You need to implement a way to figure out if a non-dirty node needs to be recomputed. The strategy we use is to cache all the arguments of getColor, for example (parentColor, nodeColor, isNodeText, ...) along with the result. If we're being called with the same arguments and the node is not dirty, then we don't need to go further and can just bail. The pseudo code looks like this:

function getColor(isDirty, prevArgs, prevValue, nextArgs) {
  if (isDirty || prevArgs !== nextArgs) {
    return realGetColorRecursive(...nextArgs);
  }
  return prevValue;  
}

Conclusion

The benefits of this technique is that you can write your business logic once in a traditional top-down recursive way.
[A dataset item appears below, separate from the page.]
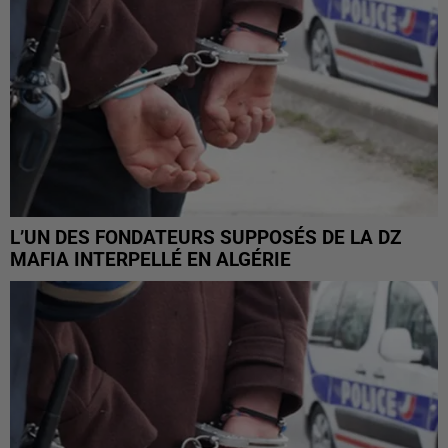
L’UN DES FONDATEURS SUPPOSÉS DE LA DZ
MAFIA INTERPELLÉ EN ALGÉRIE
You don't need to care about the much harder update case.

The downside is that you are doing more work: instead of touching only the elements that have changed, you need to traverse everything up from the root.

Another downside is that it requires more infrastructure as you need to add a caching layer and refactor your code to add a pass that starts at the top.

We're making use of this technique for a few aspects of React Native:

  • Background color is propagation as explained in this article.
  • Computing the layout (top, left, width, height) values based on the css attributes (eg marginTop, flex: 1...).
  • Flag if a text node is the root of the tree of text nodes to be able to flatten it into a single native view.
  • Flag if a node only affect layout and doesn't paint anything so that it can safely be removed from the UI tree.